Neo-Nazi Hate Music: A Guide
Posted: November 4, 2004
At the heart of hate music are the bands themselves. Hate rock is truly an international force, with bands from the U.S. and Canada, other English-speaking nations, all European countries (including those that emerged from the former U.S.S.R.), and even many Latin American countries. There are literally hundreds of hate rock bands around the world.
The U.S. and Germany have the most hate music bands, followed by Sweden and Great Britain. However, hate music crosses all borders. White supremacists in the U.S., for example, routinely purchase hate music CDs from foreign bands. In fact, it is common for bands from outside North America to have some or all of their lyrics in English, to increase the possibility of sales in the U.S. and Canada.
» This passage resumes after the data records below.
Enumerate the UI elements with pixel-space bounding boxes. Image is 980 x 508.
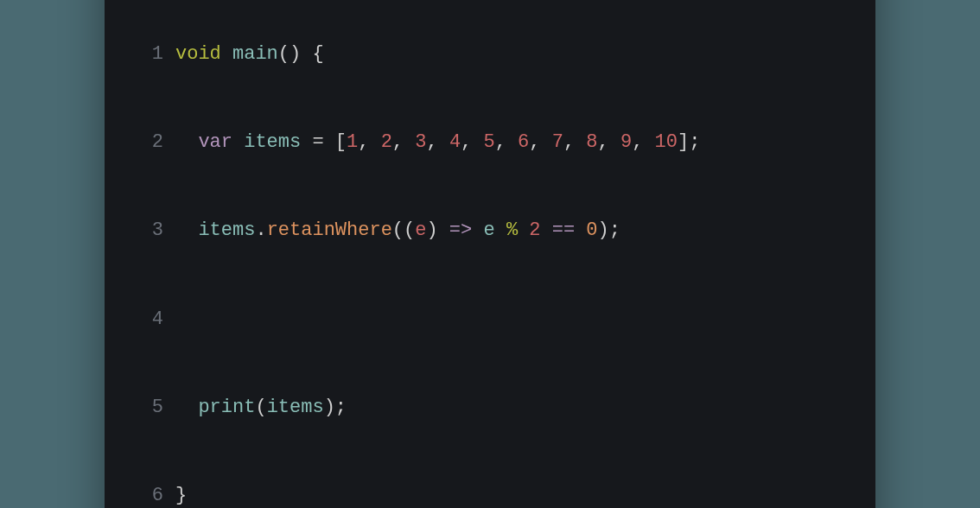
semicolon: ; bbox=[609, 219, 620, 241]
dot: . bbox=[255, 219, 266, 241]
close-paren: ) bbox=[324, 397, 335, 418]
open-paren: ( bbox=[278, 43, 290, 65]
line-number: 2 bbox=[132, 128, 163, 157]
indent bbox=[175, 219, 198, 241]
number-literal: 9 bbox=[620, 131, 632, 153]
code-line: 6 } bbox=[132, 481, 848, 508]
comma: , bbox=[563, 131, 586, 153]
comma: , bbox=[495, 131, 518, 153]
code-line: 1 void main() { bbox=[132, 40, 848, 69]
code-content: items.retainWhere((e) => e % 2 == 0); bbox=[175, 216, 620, 245]
number-literal: 10 bbox=[655, 131, 678, 153]
indent bbox=[175, 397, 198, 418]
code-content: var items = [1, 2, 3, 4, 5, 6, 7, 8, 9, … bbox=[175, 128, 700, 157]
modulo-operator: % bbox=[495, 219, 530, 241]
function-print: print bbox=[198, 397, 255, 418]
line-number: 6 bbox=[132, 481, 163, 508]
semicolon: ; bbox=[335, 397, 347, 418]
open-bracket: [ bbox=[335, 131, 347, 153]
code-line: 2 var items = [1, 2, 3, 4, 5, 6, 7, 8, 9… bbox=[132, 128, 848, 157]
number-literal: 2 bbox=[381, 131, 392, 153]
close-brace: } bbox=[175, 485, 187, 506]
number-literal: 7 bbox=[552, 131, 563, 153]
number-literal: 2 bbox=[529, 219, 540, 241]
number-literal: 3 bbox=[415, 131, 426, 153]
code-block: 1 void main() { 2 var items = [1, 2, 3, … bbox=[132, 0, 848, 508]
keyword-void: void bbox=[175, 43, 221, 65]
line-number: 3 bbox=[132, 216, 163, 245]
number-literal: 6 bbox=[518, 131, 529, 153]
open-paren: ( bbox=[255, 397, 266, 418]
identifier: items bbox=[244, 131, 301, 153]
line-number: 4 bbox=[132, 305, 163, 334]
equality-operator: == bbox=[541, 219, 587, 241]
operator-assign: = bbox=[301, 131, 335, 153]
code-content: } bbox=[175, 481, 187, 508]
close-paren: ) bbox=[290, 43, 301, 65]
code-content: print(items); bbox=[175, 393, 347, 422]
arrow-operator: => bbox=[438, 219, 484, 241]
open-paren: ( bbox=[404, 219, 415, 241]
comma: , bbox=[632, 131, 654, 153]
line-number: 5 bbox=[132, 393, 163, 422]
indent bbox=[175, 131, 198, 153]
code-line: 5 print(items); bbox=[132, 393, 848, 422]
method-call: retainWhere bbox=[267, 219, 392, 241]
close-paren: ) bbox=[426, 219, 437, 241]
comma: , bbox=[529, 131, 551, 153]
close-paren: ) bbox=[598, 219, 609, 241]
code-line: 4 bbox=[132, 305, 848, 334]
parameter: e bbox=[415, 219, 426, 241]
code-content: void main() { bbox=[175, 40, 324, 69]
comma: , bbox=[598, 131, 620, 153]
comma: , bbox=[461, 131, 483, 153]
identifier: e bbox=[483, 219, 494, 241]
number-literal: 1 bbox=[347, 131, 358, 153]
number-literal: 0 bbox=[586, 219, 597, 241]
identifier: items bbox=[267, 397, 324, 418]
code-window: 1 void main() { 2 var items = [1, 2, 3, … bbox=[105, 0, 875, 508]
close-bracket: ] bbox=[678, 131, 689, 153]
comma: , bbox=[426, 131, 449, 153]
identifier: items bbox=[198, 219, 255, 241]
open-brace: { bbox=[312, 43, 323, 65]
number-literal: 4 bbox=[449, 131, 461, 153]
semicolon: ; bbox=[689, 131, 700, 153]
open-paren: ( bbox=[392, 219, 404, 241]
line-number: 1 bbox=[132, 40, 163, 69]
comma: , bbox=[358, 131, 380, 153]
keyword-var: var bbox=[198, 131, 232, 153]
number-literal: 8 bbox=[586, 131, 597, 153]
comma: , bbox=[392, 131, 415, 153]
number-literal: 5 bbox=[483, 131, 494, 153]
function-name: main bbox=[232, 43, 278, 65]
code-line: 3 items.retainWhere((e) => e % 2 == 0); bbox=[132, 216, 848, 245]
With the exceptions of Skrewdriver and a few NSBM bands, hardly any hate rock bands have ever established any sort of presence in the music mainstream. Although many white power musicians often conceive of themselves as warriors in the forefront of a battle for the future of the white race, the truth is often very different. Condemned by the hatred in their lyrics to relative or absolute obscurity, unable to secure venues to play, and shunned by other musicians and bands, most hate musicians occupy an unpleasant musical ghetto (this is somewhat less true for NSBM bands in some parts of Europe).
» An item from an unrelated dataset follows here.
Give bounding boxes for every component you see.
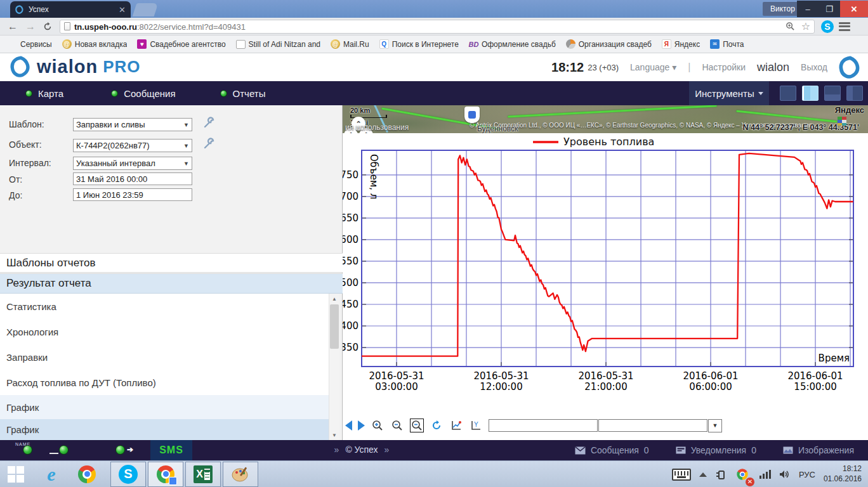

Many bands, too, possess more ideological fervor than musical or vocal skills, which further limits their appeal. As a result, many musicians involved in white power bands lead dual lives: working in obscurity at low paying jobs while at the same time being celebrities of a sort in the narrowly circumscribed world of white supremacists. Many bands are short-lived, as members depart to form their own bands, or bands split apart for a variety of reasons (including, from time to time, because of the arrest of a member or members); at the same time, new bands appear frequently. The "scene" constantly changes.
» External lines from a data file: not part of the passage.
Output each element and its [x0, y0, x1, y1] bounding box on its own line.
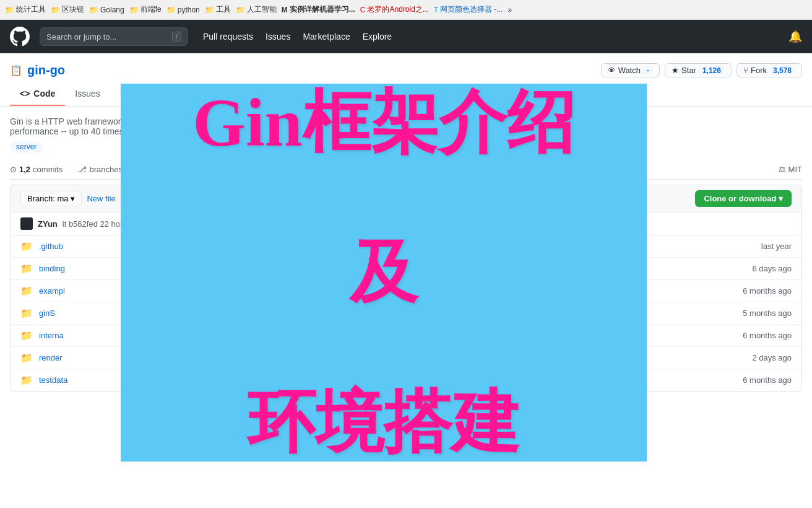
nav-links: Pull requests Issues Marketplace Explore	[203, 32, 392, 42]
bookmark-item[interactable]: 📁 区块链	[51, 4, 84, 15]
new-file-button[interactable]: New file	[87, 194, 115, 203]
folder-icon: 📁	[20, 374, 33, 386]
bookmark-more[interactable]: »	[508, 6, 512, 14]
star-button[interactable]: ★ ★ Star Star 1,126	[665, 63, 732, 77]
nav-marketplace[interactable]: Marketplace	[303, 32, 350, 42]
commit-username[interactable]: ZYun	[38, 219, 58, 229]
fork-count: 3,578	[769, 66, 795, 75]
commits-count: 1,2	[19, 165, 30, 174]
file-time: 6 days ago	[730, 264, 792, 273]
bookmark-item[interactable]: C 老罗的Android之...	[360, 4, 429, 15]
file-name[interactable]: testdata	[39, 375, 132, 385]
overlay-panel: Gin框架介绍及环境搭建	[121, 84, 647, 462]
tab-code[interactable]: <> Code	[10, 82, 65, 106]
nav-pull-requests[interactable]: Pull requests	[203, 32, 253, 42]
repo-stats: 👁 Watch - ★ ★ Star Star 1,126 ⑂ Fork 3,5…	[601, 63, 802, 77]
bookmark-item[interactable]: M 实例详解机器学习...	[282, 4, 355, 15]
search-box[interactable]: Search or jump to... /	[40, 27, 188, 46]
watch-button[interactable]: 👁 Watch -	[601, 63, 660, 77]
clone-or-download-button[interactable]: Clone or download ▾	[695, 190, 792, 207]
folder-icon: 📁	[20, 285, 33, 297]
fork-button[interactable]: ⑂ Fork 3,578	[736, 63, 802, 77]
chevron-down-icon: ▾	[71, 194, 75, 203]
tag-server[interactable]: server	[10, 141, 43, 152]
repo-name[interactable]: gin-go	[27, 63, 65, 77]
code-icon: <>	[20, 89, 30, 99]
bookmarks-bar: 📁 统计工具 📁 区块链 📁 Golang 📁 前端fe 📁 python 📁 …	[0, 0, 812, 20]
repo-header: 📋 gin-go 👁 Watch - ★ ★ Star Star 1,126 ⑂…	[0, 53, 812, 77]
commits-stat[interactable]: ⊙ 1,2 commits	[10, 165, 63, 174]
nav-issues[interactable]: Issues	[266, 32, 290, 42]
file-time: last year	[730, 242, 792, 251]
repo-type-icon: 📋	[10, 64, 22, 76]
bookmark-item[interactable]: 📁 工具	[205, 4, 231, 15]
folder-icon: 📁	[20, 352, 33, 364]
star-icon: ★	[672, 66, 679, 75]
file-time: 6 months ago	[730, 286, 792, 296]
file-time: 5 months ago	[730, 309, 792, 318]
bookmark-item[interactable]: 📁 python	[166, 6, 200, 14]
file-time: 2 days ago	[730, 353, 792, 362]
file-name[interactable]: .github	[39, 242, 132, 251]
file-name[interactable]: binding	[39, 264, 132, 273]
github-nav: Search or jump to... / Pull requests Iss…	[0, 20, 812, 53]
branches-icon: ⎇	[77, 165, 87, 174]
branch-select[interactable]: Branch: ma ▾	[20, 191, 82, 206]
tab-issues[interactable]: Issues	[65, 82, 110, 106]
fork-icon: ⑂	[743, 66, 748, 75]
bookmark-item[interactable]: 📁 统计工具	[5, 4, 46, 15]
search-placeholder: Search or jump to...	[46, 32, 116, 42]
bookmark-item[interactable]: 📁 前端fe	[129, 4, 162, 15]
branch-label: Branch: ma	[27, 194, 68, 203]
avatar	[20, 217, 33, 230]
license-stat[interactable]: ⚖ MIT	[779, 165, 802, 174]
folder-icon: 📁	[20, 240, 33, 252]
file-time: 6 months ago	[730, 331, 792, 340]
bookmark-item[interactable]: T 网页颜色选择器 -...	[434, 4, 503, 15]
overlay-text: Gin框架介绍及环境搭建	[192, 85, 574, 460]
bell-icon[interactable]: 🔔	[788, 30, 802, 43]
license-icon: ⚖	[779, 165, 786, 174]
file-name[interactable]: render	[39, 353, 132, 362]
github-logo	[10, 27, 30, 46]
bookmark-item[interactable]: 📁 Golang	[89, 6, 124, 14]
commits-icon: ⊙	[10, 165, 17, 174]
watch-count: -	[643, 66, 653, 75]
bookmark-item[interactable]: 📁 人工智能	[236, 4, 277, 15]
slash-badge: /	[172, 32, 181, 42]
file-time: 6 months ago	[730, 375, 792, 385]
star-count: 1,126	[699, 66, 725, 75]
branches-stat[interactable]: ⎇ branches	[77, 165, 122, 174]
folder-icon: 📁	[20, 263, 33, 274]
eye-icon: 👁	[608, 66, 616, 75]
file-name[interactable]: interna	[39, 331, 132, 340]
nav-explore[interactable]: Explore	[363, 32, 392, 42]
folder-icon: 📁	[20, 307, 33, 319]
file-name[interactable]: ginS	[39, 309, 132, 318]
file-name[interactable]: exampl	[39, 286, 132, 296]
nav-right: 🔔	[788, 30, 802, 43]
folder-icon: 📁	[20, 330, 33, 341]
The names that members choose for their bands illustrate many of the key images and concepts the bands try to evoke. Some white power bands have names that openly proclaim their racist nature, such as Jew Slaughter (Oregon), Angry Aryans (Detroit), Grinded Nig, Torquemada 1488 (Spain), SS Bootboys (California), or Section 88 (Great Britain). The most frequent type of band name, however, is one that evokes violence or confrontation. Examples include Max Resist, Aggressive Force (California), Aggravated Assault, Battlefront (Canada), Bloodshed (Germany), or Warhead (Poland). Norse or Viking related names are also common, such as Legion of Thor (Germany), Nordic Thunder (Delaware), and Viking (Italy). Also common are names that refer back to the Nazi era, such as Das Reich (a Waffen SS division), Dirlewanger (a notorious Waffen SS unit; the band is from Sweden), and Landser (term for a German soldier; the band is from Germany).